16. The method of claim 11, wherein the memory also stores a GUI, and the method further comprising: receive a file that comprises the group of test cases via a first GUI element in the GUI, and receiving a desired number of test cases via a second GUI element in the GUI.
17. The method of claim 16, further comprising: automatically determining a total number of test cases in the group of test cases, displaying the total number of test cases in the GUI, and confirming that the desired number of test cases is less than the total number of test cases.
18. The method of claim 11, wherein the group of test cases is formatted as a matrix of three columns, comprising the name, the description and the one or more steps, and each row in the matrix is a software test case.
19. The method of claim 11, wherein the memory further stores an Application Programming Interface (API), and the method further comprising: obtaining the group of test cases from a development software module via the API, and returning the subset of test cases to the development software module via the API.
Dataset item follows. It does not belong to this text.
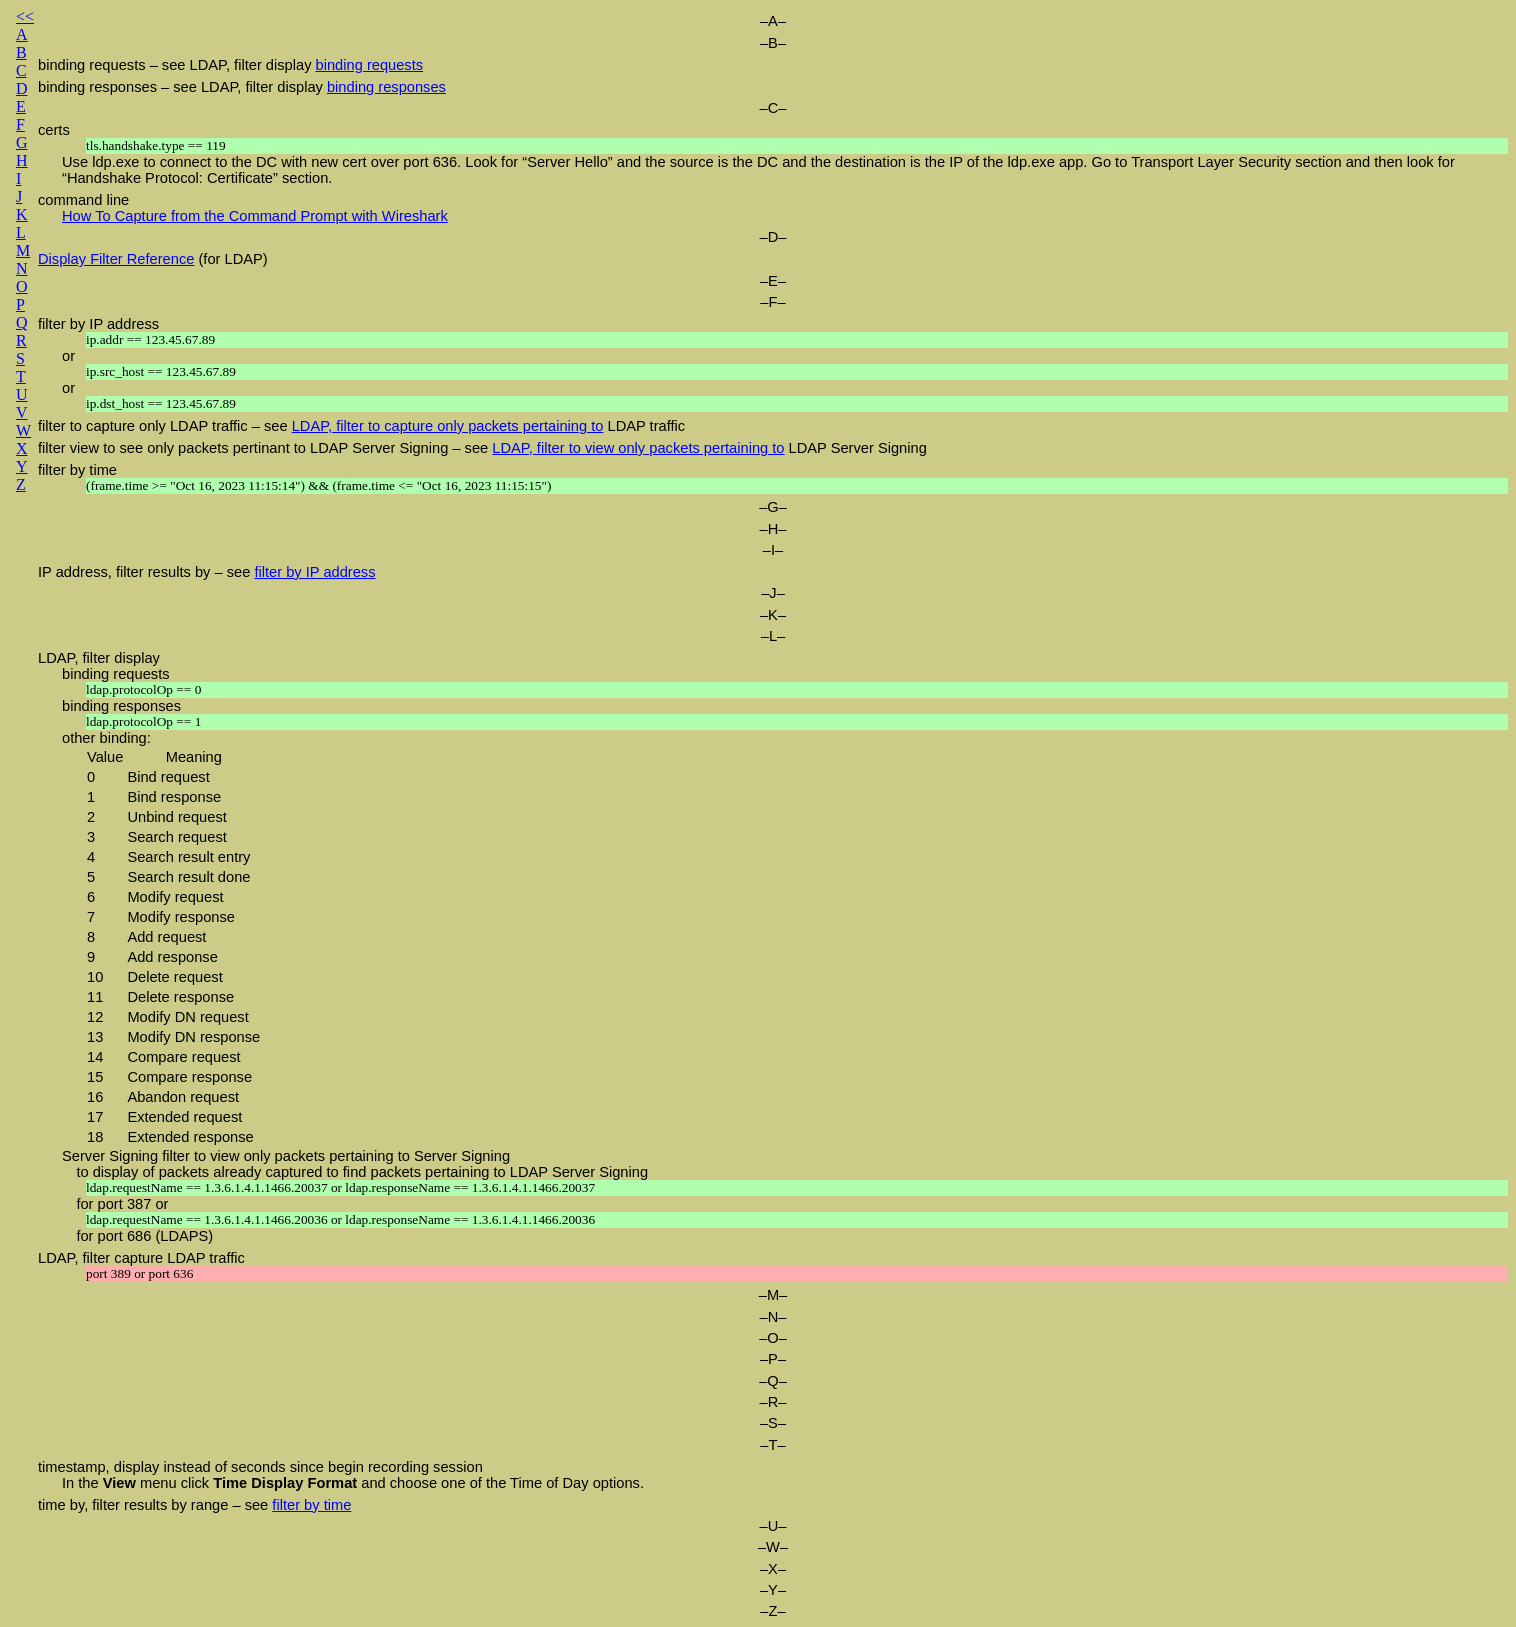  I want to click on Server Signing, so click(110, 1156).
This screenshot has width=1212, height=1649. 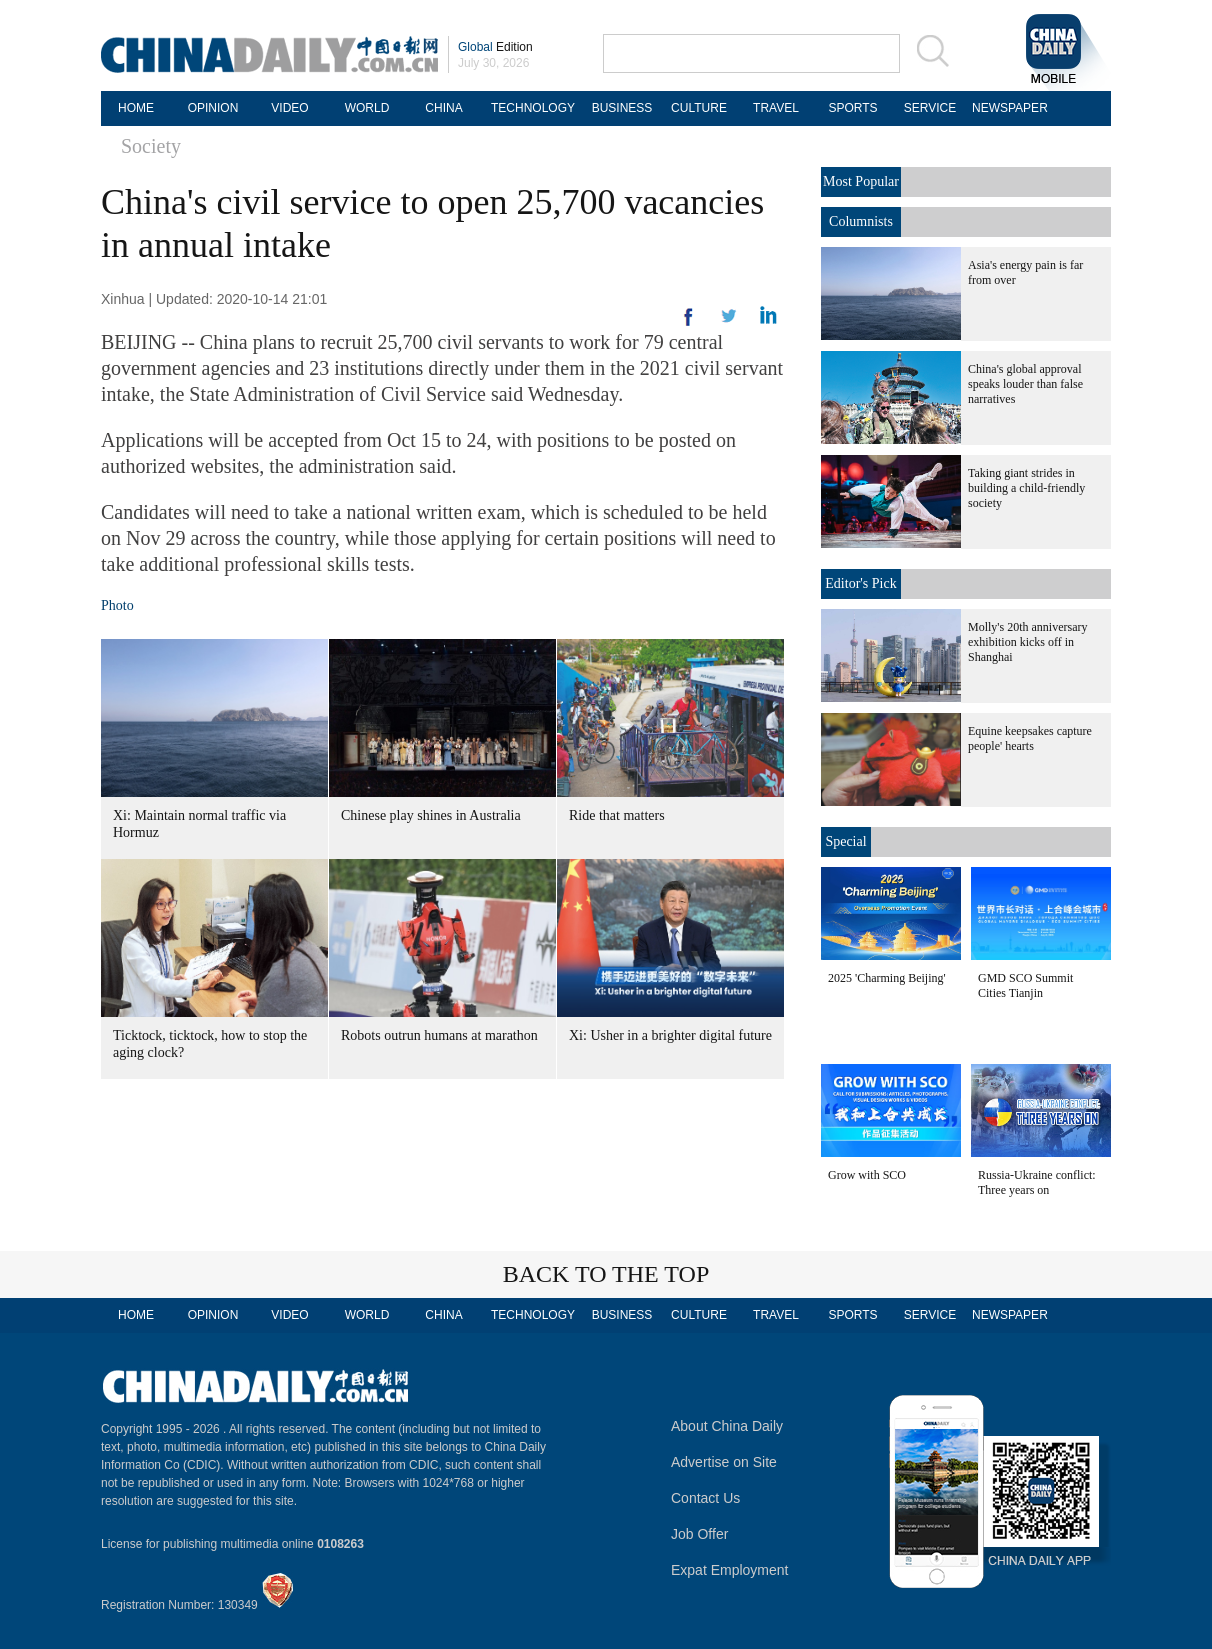 What do you see at coordinates (776, 108) in the screenshot?
I see `TRAVEL` at bounding box center [776, 108].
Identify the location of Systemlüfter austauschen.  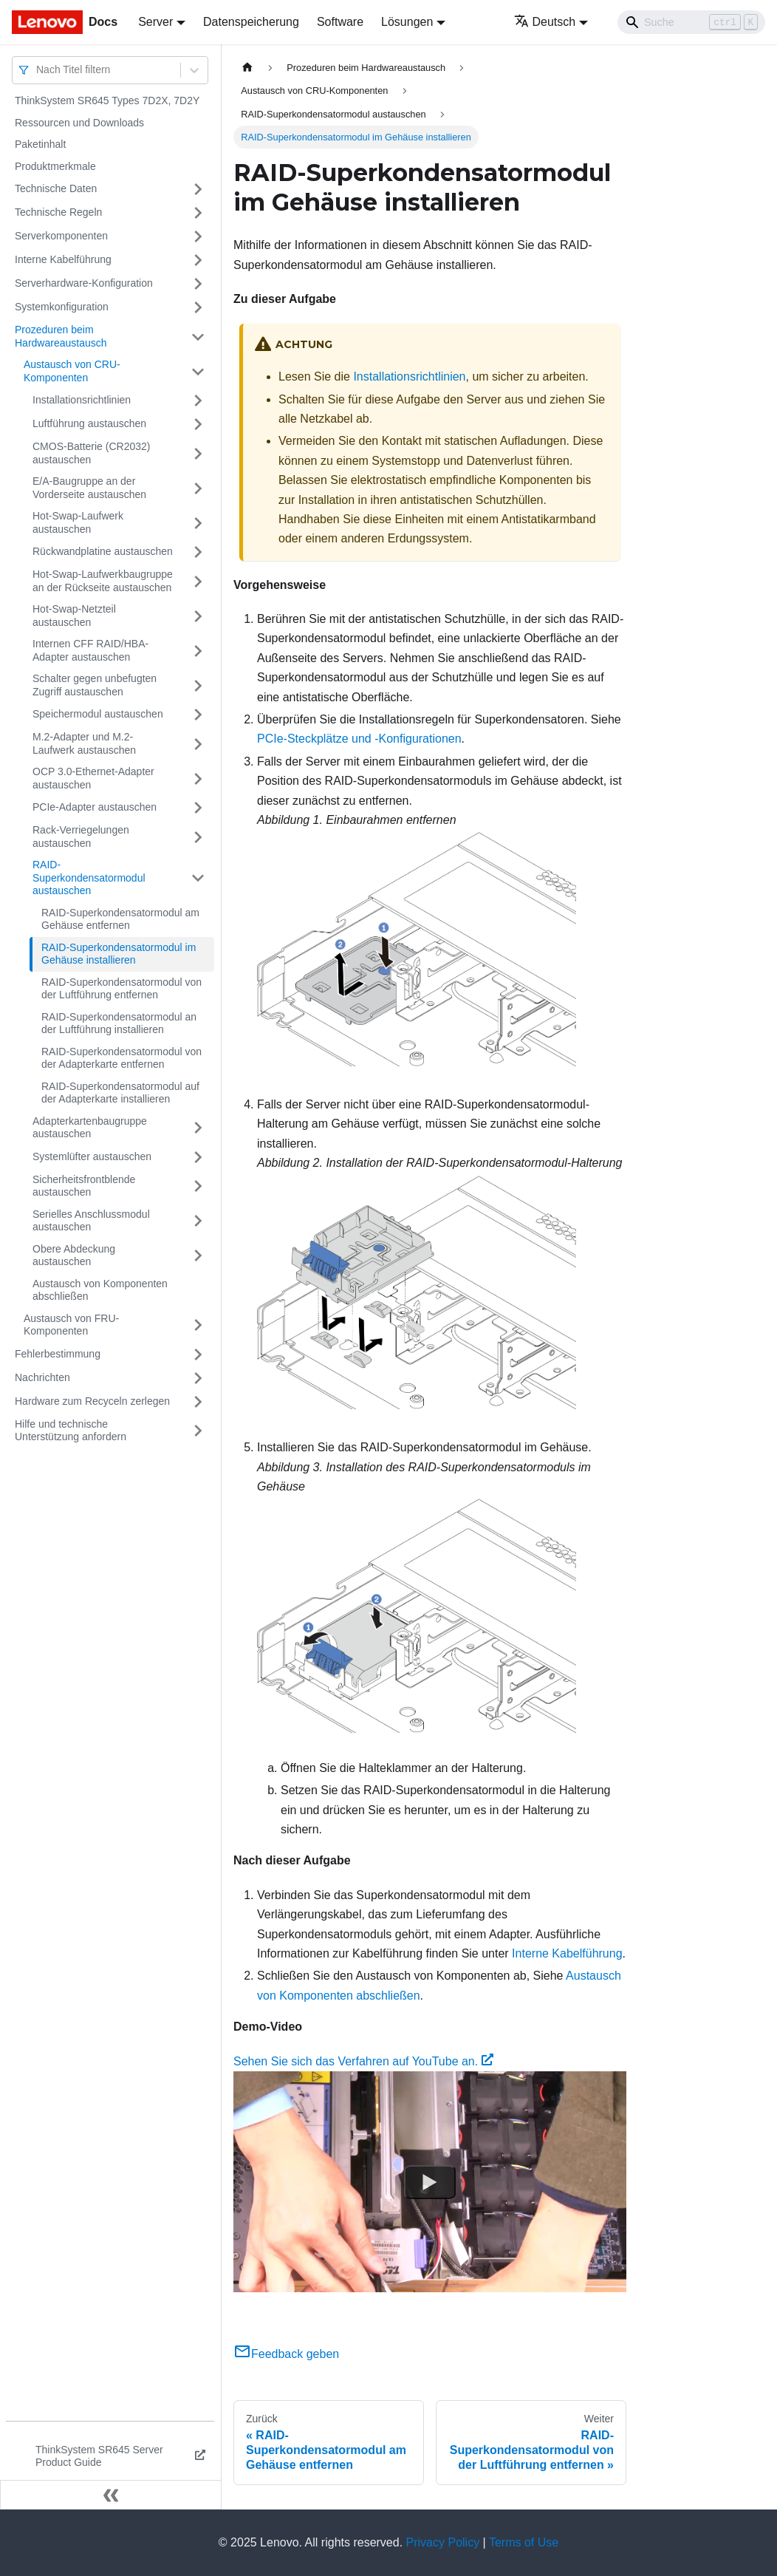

20. A non-transitory computer readable medium storing computer executable instructions which, when executed by at least one computer processor, cause the at least one computer processor to carry out a method for identifying test cases, the non-transitory computer readable medium further comprising a test application and a Natural Language Processing (NLP) pre-trained model, and the method comprising:
obtaining a group of test cases, each test case comprising a name, a description and one or more steps for testing;
for each test case, processing at least the description and the one or more steps using the NLP pre-trained model to output a vector of numerical values across n-number of dimensions;
compiling a group of vectors corresponding to the group of test cases;
applying a clustering process to the group of vectors to identify a subset of vectors from the group of vectors; and
outputting a subset of test cases corresponding to the subset of vectors.